Records excerpted from a collection:
[Start of Attachment]

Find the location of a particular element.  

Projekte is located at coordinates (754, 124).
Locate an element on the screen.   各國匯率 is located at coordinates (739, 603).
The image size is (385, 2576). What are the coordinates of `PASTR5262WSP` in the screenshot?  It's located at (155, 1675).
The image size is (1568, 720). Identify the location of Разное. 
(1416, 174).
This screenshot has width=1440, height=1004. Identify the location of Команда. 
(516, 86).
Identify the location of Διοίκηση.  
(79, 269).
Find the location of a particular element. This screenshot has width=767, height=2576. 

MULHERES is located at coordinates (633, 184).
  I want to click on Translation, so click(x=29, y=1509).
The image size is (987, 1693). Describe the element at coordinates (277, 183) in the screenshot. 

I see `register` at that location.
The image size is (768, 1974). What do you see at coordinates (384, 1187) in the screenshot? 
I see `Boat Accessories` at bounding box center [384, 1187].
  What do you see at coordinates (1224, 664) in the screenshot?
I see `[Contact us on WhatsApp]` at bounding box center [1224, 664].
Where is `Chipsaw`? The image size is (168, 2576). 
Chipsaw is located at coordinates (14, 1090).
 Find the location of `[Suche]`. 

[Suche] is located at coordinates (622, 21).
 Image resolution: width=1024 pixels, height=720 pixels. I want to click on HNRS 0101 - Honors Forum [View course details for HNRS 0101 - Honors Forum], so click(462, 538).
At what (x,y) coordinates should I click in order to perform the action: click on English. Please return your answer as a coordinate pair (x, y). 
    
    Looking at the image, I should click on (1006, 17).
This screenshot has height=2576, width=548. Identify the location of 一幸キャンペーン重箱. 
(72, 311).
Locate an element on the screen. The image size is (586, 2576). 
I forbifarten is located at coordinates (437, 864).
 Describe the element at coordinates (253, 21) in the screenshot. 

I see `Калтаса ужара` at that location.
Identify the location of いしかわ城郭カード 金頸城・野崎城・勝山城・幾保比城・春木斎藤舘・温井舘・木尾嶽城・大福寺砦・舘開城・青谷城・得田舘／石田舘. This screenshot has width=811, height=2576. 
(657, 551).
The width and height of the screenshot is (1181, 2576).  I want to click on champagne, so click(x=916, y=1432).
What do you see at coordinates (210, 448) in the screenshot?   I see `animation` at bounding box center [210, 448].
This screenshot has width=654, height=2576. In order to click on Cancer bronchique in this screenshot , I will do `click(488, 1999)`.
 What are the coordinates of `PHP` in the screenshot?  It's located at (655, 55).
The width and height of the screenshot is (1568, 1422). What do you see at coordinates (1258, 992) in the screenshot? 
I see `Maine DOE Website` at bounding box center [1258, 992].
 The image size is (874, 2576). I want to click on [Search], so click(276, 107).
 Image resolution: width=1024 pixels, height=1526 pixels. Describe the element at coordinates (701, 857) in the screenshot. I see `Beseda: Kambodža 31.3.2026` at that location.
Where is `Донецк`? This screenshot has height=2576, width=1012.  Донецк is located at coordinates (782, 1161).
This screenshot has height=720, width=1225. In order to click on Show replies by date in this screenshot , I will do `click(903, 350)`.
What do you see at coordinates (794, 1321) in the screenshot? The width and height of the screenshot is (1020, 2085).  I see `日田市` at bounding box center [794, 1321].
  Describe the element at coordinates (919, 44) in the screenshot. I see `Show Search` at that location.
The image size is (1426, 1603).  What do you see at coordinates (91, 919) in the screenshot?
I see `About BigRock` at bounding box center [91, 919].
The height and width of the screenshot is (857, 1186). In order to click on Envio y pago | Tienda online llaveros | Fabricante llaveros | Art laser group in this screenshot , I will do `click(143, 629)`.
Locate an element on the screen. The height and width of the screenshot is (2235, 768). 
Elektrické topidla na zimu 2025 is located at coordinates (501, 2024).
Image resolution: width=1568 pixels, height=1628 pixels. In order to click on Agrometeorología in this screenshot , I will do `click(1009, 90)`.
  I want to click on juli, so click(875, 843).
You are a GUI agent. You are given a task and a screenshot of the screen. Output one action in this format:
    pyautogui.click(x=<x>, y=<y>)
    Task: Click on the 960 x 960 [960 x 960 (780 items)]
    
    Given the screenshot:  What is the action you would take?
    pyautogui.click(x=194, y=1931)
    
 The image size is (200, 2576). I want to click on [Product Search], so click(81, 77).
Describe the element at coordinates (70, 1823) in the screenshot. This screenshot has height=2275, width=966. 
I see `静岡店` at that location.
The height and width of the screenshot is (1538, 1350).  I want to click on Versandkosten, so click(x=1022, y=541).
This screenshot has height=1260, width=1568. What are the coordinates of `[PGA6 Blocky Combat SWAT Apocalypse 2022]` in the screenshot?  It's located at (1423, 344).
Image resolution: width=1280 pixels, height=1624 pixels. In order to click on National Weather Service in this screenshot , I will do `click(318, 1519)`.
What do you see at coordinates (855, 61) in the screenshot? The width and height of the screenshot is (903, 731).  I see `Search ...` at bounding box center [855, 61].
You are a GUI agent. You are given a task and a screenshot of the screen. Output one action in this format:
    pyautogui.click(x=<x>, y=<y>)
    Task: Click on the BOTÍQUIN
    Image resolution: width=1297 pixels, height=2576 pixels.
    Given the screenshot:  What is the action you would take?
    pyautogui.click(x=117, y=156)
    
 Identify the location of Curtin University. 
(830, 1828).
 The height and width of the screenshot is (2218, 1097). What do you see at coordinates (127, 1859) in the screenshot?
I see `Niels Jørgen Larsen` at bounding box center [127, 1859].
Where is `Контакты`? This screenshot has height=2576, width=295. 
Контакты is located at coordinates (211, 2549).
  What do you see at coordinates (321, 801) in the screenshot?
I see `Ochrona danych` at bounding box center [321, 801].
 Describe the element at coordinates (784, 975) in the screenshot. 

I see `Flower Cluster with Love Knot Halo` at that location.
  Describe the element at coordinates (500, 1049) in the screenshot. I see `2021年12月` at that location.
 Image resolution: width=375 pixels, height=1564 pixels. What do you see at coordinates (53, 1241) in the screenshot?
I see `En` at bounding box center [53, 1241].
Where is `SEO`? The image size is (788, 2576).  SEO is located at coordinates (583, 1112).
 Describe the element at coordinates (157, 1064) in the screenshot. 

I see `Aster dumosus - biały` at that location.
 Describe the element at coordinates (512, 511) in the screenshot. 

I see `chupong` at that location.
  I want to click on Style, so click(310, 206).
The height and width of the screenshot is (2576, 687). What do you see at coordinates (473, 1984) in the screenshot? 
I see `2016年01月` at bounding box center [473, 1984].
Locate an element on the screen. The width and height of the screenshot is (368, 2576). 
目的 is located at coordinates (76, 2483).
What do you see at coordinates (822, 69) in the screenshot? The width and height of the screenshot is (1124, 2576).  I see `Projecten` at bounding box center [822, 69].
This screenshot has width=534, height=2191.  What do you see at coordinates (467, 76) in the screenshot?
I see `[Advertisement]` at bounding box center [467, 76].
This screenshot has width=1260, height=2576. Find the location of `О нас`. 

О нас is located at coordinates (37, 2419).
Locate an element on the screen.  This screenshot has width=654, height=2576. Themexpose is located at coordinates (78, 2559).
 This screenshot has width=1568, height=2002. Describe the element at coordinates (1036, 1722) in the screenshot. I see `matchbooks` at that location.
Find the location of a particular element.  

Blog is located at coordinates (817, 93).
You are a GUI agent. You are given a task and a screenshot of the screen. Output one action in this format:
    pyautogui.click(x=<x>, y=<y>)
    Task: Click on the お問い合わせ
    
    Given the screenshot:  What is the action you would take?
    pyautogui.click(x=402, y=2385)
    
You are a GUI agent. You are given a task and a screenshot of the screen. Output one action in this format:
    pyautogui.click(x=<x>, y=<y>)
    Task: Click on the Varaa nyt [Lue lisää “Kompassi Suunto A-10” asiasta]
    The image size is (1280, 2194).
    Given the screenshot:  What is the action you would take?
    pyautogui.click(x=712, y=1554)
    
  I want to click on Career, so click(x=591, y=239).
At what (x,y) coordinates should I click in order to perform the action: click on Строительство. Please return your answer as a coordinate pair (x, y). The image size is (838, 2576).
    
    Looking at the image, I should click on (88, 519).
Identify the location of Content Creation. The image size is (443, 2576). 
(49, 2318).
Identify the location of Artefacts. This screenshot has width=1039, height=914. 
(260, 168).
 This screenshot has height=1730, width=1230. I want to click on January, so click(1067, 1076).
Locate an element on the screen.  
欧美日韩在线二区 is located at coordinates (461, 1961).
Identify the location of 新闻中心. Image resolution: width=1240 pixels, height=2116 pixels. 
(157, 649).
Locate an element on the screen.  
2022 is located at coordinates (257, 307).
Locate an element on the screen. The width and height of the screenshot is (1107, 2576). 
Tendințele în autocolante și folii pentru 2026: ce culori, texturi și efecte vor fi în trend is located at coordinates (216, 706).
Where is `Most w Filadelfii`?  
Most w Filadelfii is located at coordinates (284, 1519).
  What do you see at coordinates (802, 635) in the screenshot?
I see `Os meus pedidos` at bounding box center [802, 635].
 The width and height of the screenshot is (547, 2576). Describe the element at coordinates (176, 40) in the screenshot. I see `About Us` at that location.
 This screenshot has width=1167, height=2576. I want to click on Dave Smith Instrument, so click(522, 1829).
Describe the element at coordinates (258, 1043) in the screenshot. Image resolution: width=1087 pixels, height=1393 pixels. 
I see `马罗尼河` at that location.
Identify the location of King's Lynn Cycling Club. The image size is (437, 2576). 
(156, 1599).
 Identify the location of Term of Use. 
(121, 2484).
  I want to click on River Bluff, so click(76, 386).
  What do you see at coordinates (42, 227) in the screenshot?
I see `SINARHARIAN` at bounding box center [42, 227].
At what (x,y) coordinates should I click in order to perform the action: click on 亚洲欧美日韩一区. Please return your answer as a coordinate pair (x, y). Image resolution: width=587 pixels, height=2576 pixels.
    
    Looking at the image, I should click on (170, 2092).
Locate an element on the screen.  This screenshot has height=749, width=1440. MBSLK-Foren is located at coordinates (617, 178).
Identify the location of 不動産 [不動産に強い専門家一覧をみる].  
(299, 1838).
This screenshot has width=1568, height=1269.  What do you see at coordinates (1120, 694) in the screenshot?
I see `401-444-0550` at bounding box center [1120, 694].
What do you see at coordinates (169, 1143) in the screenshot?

[End of Attachment]

Brief:
Reproduce only the lines between the line containing "This screenshot has width=1568, height=1269." and the last line of the records, those two lines included, exactly.

Problem solution:
This screenshot has width=1568, height=1269.  What do you see at coordinates (1120, 694) in the screenshot?
I see `401-444-0550` at bounding box center [1120, 694].
What do you see at coordinates (169, 1143) in the screenshot?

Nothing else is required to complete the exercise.